• Given records:
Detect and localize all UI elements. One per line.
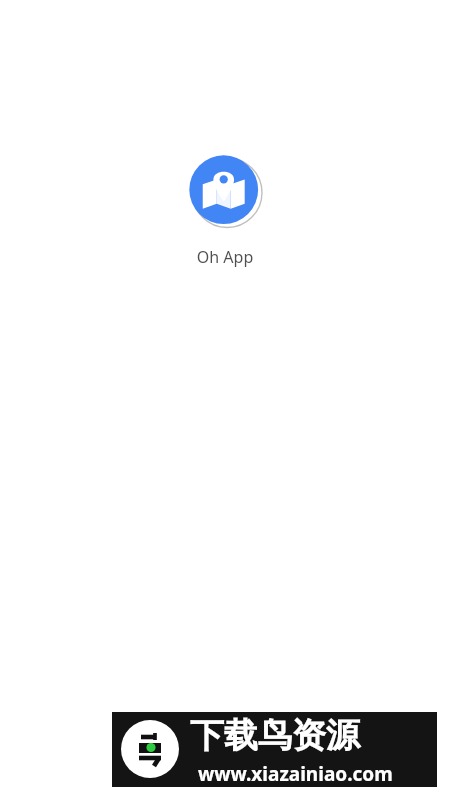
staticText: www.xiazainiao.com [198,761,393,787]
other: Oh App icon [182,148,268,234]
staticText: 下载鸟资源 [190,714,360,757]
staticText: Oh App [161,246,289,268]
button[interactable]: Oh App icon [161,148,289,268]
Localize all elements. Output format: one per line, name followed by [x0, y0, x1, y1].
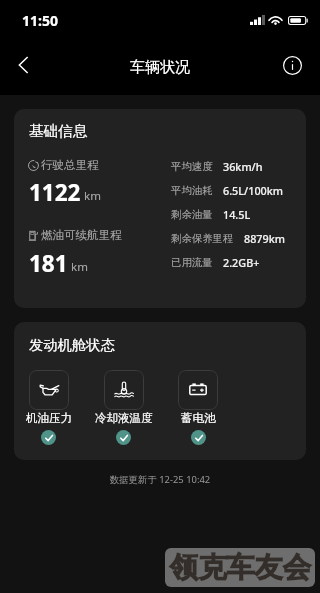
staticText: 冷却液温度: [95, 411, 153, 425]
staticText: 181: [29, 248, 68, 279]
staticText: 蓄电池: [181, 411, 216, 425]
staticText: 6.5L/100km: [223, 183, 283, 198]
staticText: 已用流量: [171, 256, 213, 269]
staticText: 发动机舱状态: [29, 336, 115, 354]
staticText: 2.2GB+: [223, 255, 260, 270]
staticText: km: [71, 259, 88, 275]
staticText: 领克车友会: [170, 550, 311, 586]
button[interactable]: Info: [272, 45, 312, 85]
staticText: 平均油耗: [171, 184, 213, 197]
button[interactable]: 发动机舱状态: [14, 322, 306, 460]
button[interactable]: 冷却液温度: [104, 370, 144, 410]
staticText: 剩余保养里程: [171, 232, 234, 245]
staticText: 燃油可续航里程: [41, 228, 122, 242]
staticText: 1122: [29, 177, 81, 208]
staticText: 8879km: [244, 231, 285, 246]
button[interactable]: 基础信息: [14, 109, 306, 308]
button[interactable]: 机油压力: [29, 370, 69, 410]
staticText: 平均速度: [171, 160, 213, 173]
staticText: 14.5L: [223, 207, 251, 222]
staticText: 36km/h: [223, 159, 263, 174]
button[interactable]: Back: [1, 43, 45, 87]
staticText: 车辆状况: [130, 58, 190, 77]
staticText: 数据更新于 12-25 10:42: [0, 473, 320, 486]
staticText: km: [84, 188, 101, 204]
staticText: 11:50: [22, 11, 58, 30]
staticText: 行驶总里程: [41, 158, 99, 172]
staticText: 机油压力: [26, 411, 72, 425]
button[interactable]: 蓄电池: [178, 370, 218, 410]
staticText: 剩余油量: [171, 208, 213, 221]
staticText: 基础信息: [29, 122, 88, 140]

• Assignment: Out of the records, collect only those lines that contain the string "icon".

• Response:
other: Oh App icon [182,148,268,234]
button[interactable]: Oh App icon [161,148,289,268]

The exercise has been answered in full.